[Supplied information]

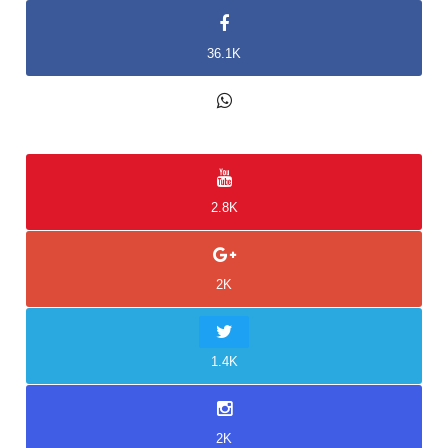
36.1K
2K
2.8K
2K
1.4K
2K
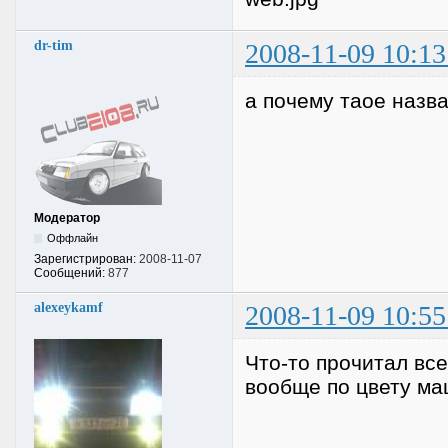
dr-tim
2008-11-09 10:13
а почему таое назв
Модератор
Оффлайн
Зарегистрирован:
2008-11-07
Сообщений:
877
alexeykamf
2008-11-09 10:55
Что-то прочитал все
вообще по цвету м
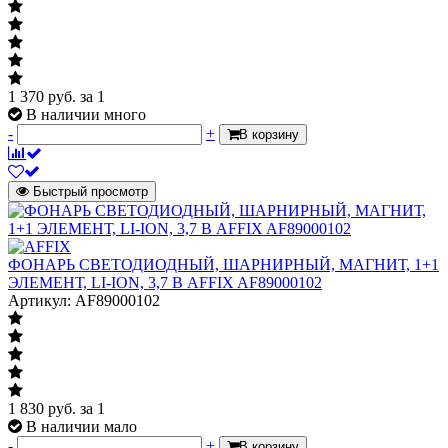
1 370
руб.
за 1
В наличии много
-
+
В корзину
Быстрый просмотр
ФОНАРЬ СВЕТОДИОДНЫЙ, ШАРНИРНЫЙ, МАГНИТ, 1+1
ЭЛЕМЕНТ, LI-ION, 3,7 В AFFIX AF89000102
Артикул: AF89000102
1 830
руб.
за 1
В наличии мало
-
+
В корзину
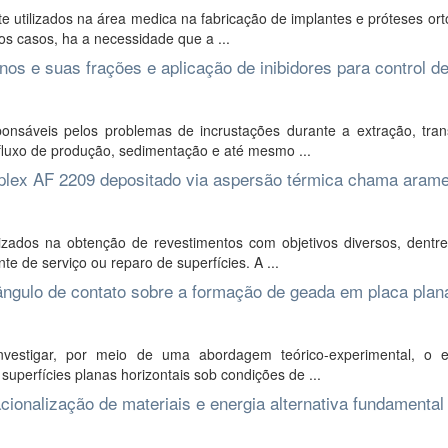
e utilizados na área medica na fabricação de implantes e próteses or
os casos, ha a necessidade que a ...
os e suas frações e aplicação de inibidores para control d
onsáveis pelos problemas de incrustações durante a extração, tran
luxo de produção, sedimentação e até mesmo ...
uplex AF 2209 depositado via aspersão térmica chama aram
zados na obtenção de revestimentos com objetivos diversos, dentre
 de serviço ou reparo de superfícies. A ...
o ângulo de contato sobre a formação de geada em placa plan
vestigar, por meio de uma abordagem teórico-experimental, o e
superfícies planas horizontais sob condições de ...
ionalização de materiais e energia alternativa fundamental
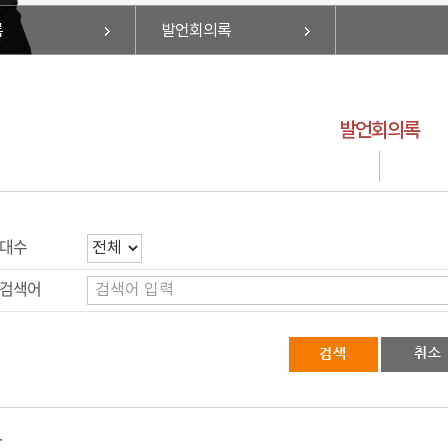
록
발언회의록
발언회의록
대수
검색어
과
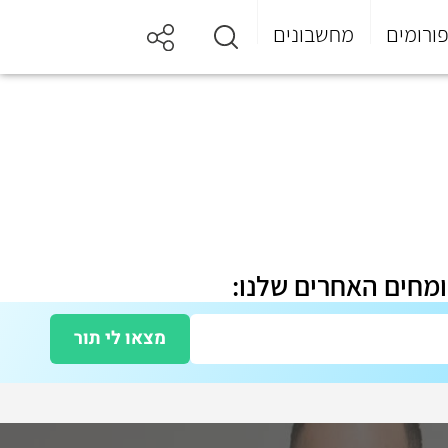
ורומים
מחשבונים
ומחים האחרים שלנו:
מצאו לי תור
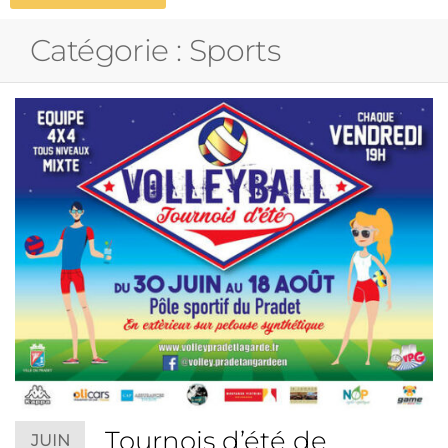
Catégorie :
Sports
Tournois d’été de
JUIN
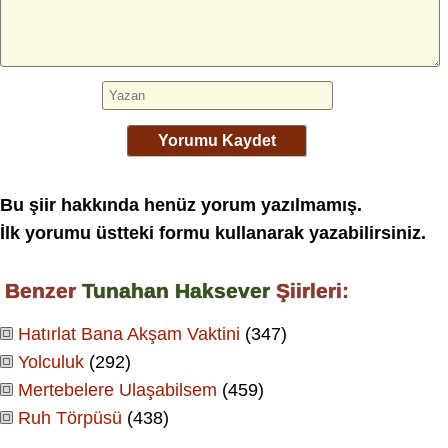
Yorumu Kaydet
Bu şiir hakkında henüz yorum yazılmamış.
İlk yorumu üstteki formu kullanarak yazabilirsiniz.
Benzer
Tunahan Haksever
Şiirleri:
Hatırlat Bana Akşam Vaktini
(347)
Yolculuk
(292)
Mertebelere Ulaşabilsem
(459)
Ruh Törpüsü
(438)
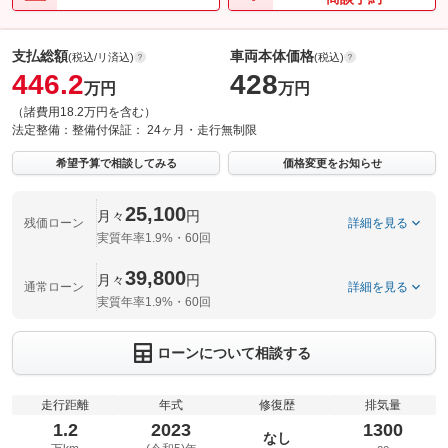
支払総額
車両本体価格
(税込/リ済込)
(税込)
446.2
428
万円
万円
（諸費用18.2万円を含む）
法定整備：
整備付
保証：
24ヶ月・走行無制限
希望予算で相談してみる
価格変更をお知らせ
25,100
月々
円
残価ローン
詳細を見る
実質年率1.9%・60回
39,800
月々
円
通常ローン
詳細を見る
実質年率1.9%・60回
ローンについて相談する
走行距離
年式
修復歴
排気量
1.2
2023
1300
なし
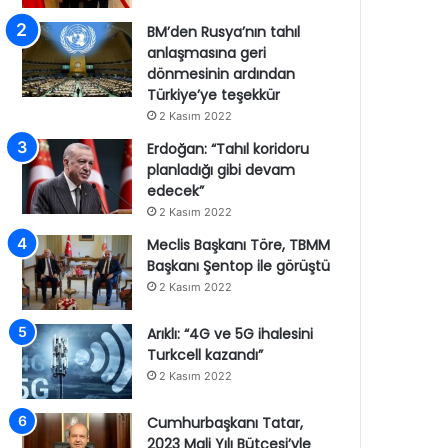
BM’den Rusya’nın tahıl
anlaşmasına geri
dönmesinin ardından
Türkiye’ye teşekkür
2 Kasım 2022
Erdoğan: “Tahıl koridoru
planladığı gibi devam
edecek”
2 Kasım 2022
Meclis Başkanı Töre, TBMM
Başkanı Şentop ile görüştü
2 Kasım 2022
Arıklı: “4G ve 5G ihalesini
Turkcell kazandı”
2 Kasım 2022
Cumhurbaşkanı Tatar,
2023 Mali Yılı Bütçesi’yle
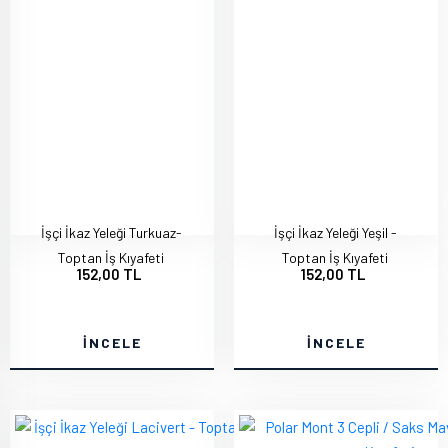
İşçi İkaz Yeleği Turkuaz-
İşçi İkaz Yeleği Yeşil -
Toptan İş Kıyafeti
Toptan İş Kıyafeti
152,00 TL
152,00 TL
İNCELE
İNCELE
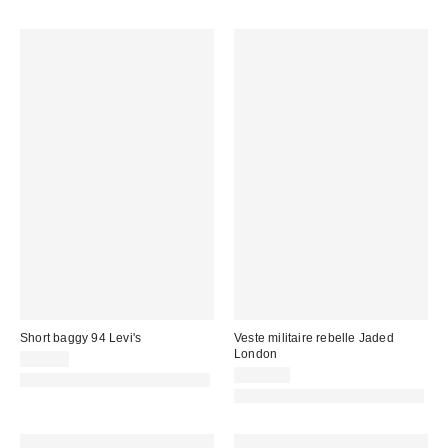
Short baggy 94 Levi's
Veste militaire rebelle Jaded
London
55,00 €
102,00 €
PHOTOGRAPHIE RETOUCHÉE
PHOTOGRAPHIE RETOUCHÉE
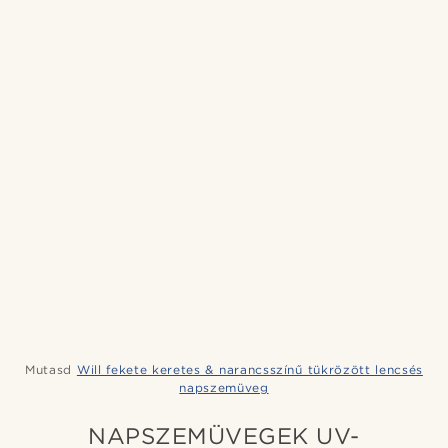
Mutasd
Will fekete keretes & narancsszínű tükrözött lencsés
napszemüveg
NAPSZEMÜVEGEK UV-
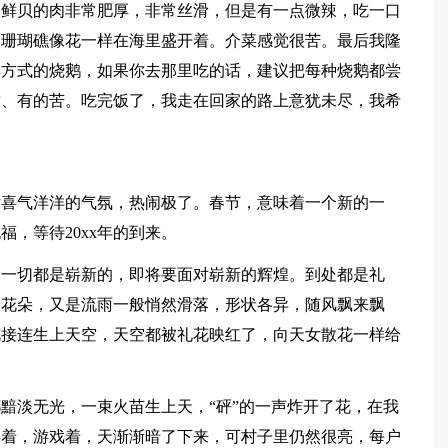
，鲜贝的肉非常肥厚，非常丝滑，但是有一点微辣，吃一口
，珊瑚礁像花一样在海里盛开着。介菜感觉很苦。最后我隆
样方式的烧鹅，如果你去那里吃的话，建议把每种烧鹅都尝
甜、有的苦。吃完饭了，我走在回家的路上意犹未尽，我希
！
片喜气洋洋的气氛，热闹极了。春节，意味着一个新的一
，等待20xx年的到来。
，一切都是崭新的，即将要面对崭新的辉煌。到处都是礼
的花朵，又是流雨一般悄然滑落，形状各异，随风飘来飘
花接连生上天空，天空都被礼花映红了，向天女散花一样给
黯淡无光，一束火苗生上天，“砰”的一声炸开了花，在我
耍着，游戏着，天渐渐暗了下来，可村子里仍然很亮，每户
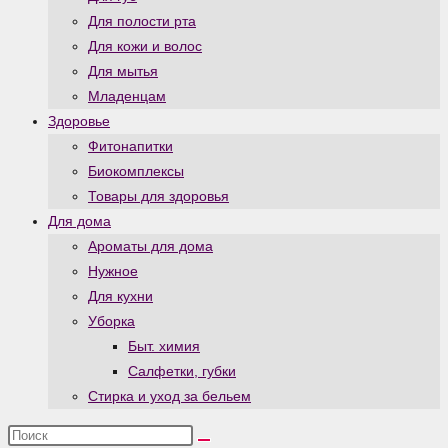
Для полости рта
Для кожи и волос
Для мытья
Младенцам
Здоровье
Фитонапитки
Биокомплексы
Товары для здоровья
Для дома
Ароматы для дома
Нужное
Для кухни
Уборка
Быт. химия
Салфетки, губки
Стирка и уход за бельем
Поиск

[/Supplied information]

> Aim of the exercise:
The copy must reproduce every entry exactly while excluding all pictures.

> Exercise result:
36.1K
2K
2.8K
2K
1.4K
2K
dr-tim
2008-11-09 10:13
а почему таое назв
Модератор
Оффлайн
Зарегистрирован:
2008-11-07
Сообщений:
877
alexeykamf
2008-11-09 10:55
Что-то прочитал все
вообще по цвету м
1 370
руб.
за 1
В наличии много
-
+
В корзину
Быстрый просмотр
ФОНАРЬ СВЕТОДИОДНЫЙ, ШАРНИРНЫЙ, МАГНИТ, 1+1
ЭЛЕМЕНТ, LI-ION, 3,7 В AFFIX AF89000102
Артикул: AF89000102
1 830
руб.
за 1
В наличии мало
-
+
В корзину
e utilizados na área medica na fabricação de implantes e próteses or
os casos, ha a necessidade que a ...
os e suas frações e aplicação de inibidores para control d
onsáveis pelos problemas de incrustações durante a extração, tran
luxo de produção, sedimentação e até mesmo ...
uplex AF 2209 depositado via aspersão térmica chama aram
zados na obtenção de revestimentos com objetivos diversos, dentre
 de serviço ou reparo de superfícies. A ...
o ângulo de contato sobre a formação de geada em placa plan
vestigar, por meio de uma abordagem teórico-experimental, o e
superfícies planas horizontais sob condições de ...
ionalização de materiais e energia alternativa fundamental
록
발언회의록
발언회의록
대수
검색어
과
ורומים
מחשבונים
ומחים האחרים שלנו:
מצאו לי תור
Catégorie :
Sports
Tournois d’été de
JUIN
Yorumu Kaydet
Bu şiir hakkında henüz yorum yazılmamış.
İlk yorumu üstteki formu kullanarak yazabilirsiniz.
Benzer
Tunahan Haksever
Şiirleri:
Hatırlat Bana Akşam Vaktini
(347)
Yolculuk
(292)
Mertebelere Ulaşabilsem
(459)
Ruh Törpüsü
(438)
支払総額
車両本体価格
(税込/リ済込)
(税込)
446.2
428
万円
万円
（諸費用18.2万円を含む）
法定整備：
整備付
保証：
24ヶ月・走行無制限
希望予算で相談してみる
価格変更をお知らせ
25,100
月々
円
残価ローン
詳細を見る
実質年率1.9%・60回
39,800
月々
円
通常ローン
詳細を見る
実質年率1.9%・60回
ローンについて相談する
走行距離
年式
修復歴
排気量
1.2
2023
1300
なし
BM’den Rusya’nın tahıl
anlaşmasına geri
dönmesinin ardından
Türkiye’ye teşekkür
2 Kasım 2022
Erdoğan: “Tahıl koridoru
planladığı gibi devam
edecek”
2 Kasım 2022
Meclis Başkanı Töre, TBMM
Başkanı Şentop ile görüştü
2 Kasım 2022
Arıklı: “4G ve 5G ihalesini
Turkcell kazandı”
2 Kasım 2022
Cumhurbaşkanı Tatar,
2023 Mali Yılı Bütçesi’yle
İşçi İkaz Yeleği Turkuaz-
İşçi İkaz Yeleği Yeşil -
Toptan İş Kıyafeti
Toptan İş Kıyafeti
152,00 TL
152,00 TL
İNCELE
İNCELE
Short baggy 94 Levi's
Veste militaire rebelle Jaded
London
55,00 €
102,00 €
PHOTOGRAPHIE RETOUCHÉE
PHOTOGRAPHIE RETOUCHÉE
Mutasd
Will fekete keretes & narancsszínű tükrözött lencsés
napszemüveg
NAPSZEMÜVEGEK UV-
，鲜贝的肉非常肥厚，非常丝滑，但是有一点微辣，吃一口
，珊瑚礁像花一样在海里盛开着。介菜感觉很苦。最后我隆
样方式的烧鹅，如果你去那里吃的话，建议把每种烧鹅都尝
甜、有的苦。吃完饭了，我走在回家的路上意犹未尽，我希
！
片喜气洋洋的气氛，热闹极了。春节，意味着一个新的一
，等待20xx年的到来。
，一切都是崭新的，即将要面对崭新的辉煌。到处都是礼
的花朵，又是流雨一般悄然滑落，形状各异，随风飘来飘
花接连生上天空，天空都被礼花映红了，向天女散花一样给
黯淡无光，一束火苗生上天，“砰”的一声炸开了花，在我
耍着，游戏着，天渐渐暗了下来，可村子里仍然很亮，每户
Для полости рта
Для кожи и волос
Для мытья
Младенцам
Здоровье
Фитонапитки
Биокомплексы
Товары для здоровья
Для дома
Ароматы для дома
Нужное
Для кухни
Уборка
Быт. химия
Салфетки, губки
Стирка и уход за бельем
Поиск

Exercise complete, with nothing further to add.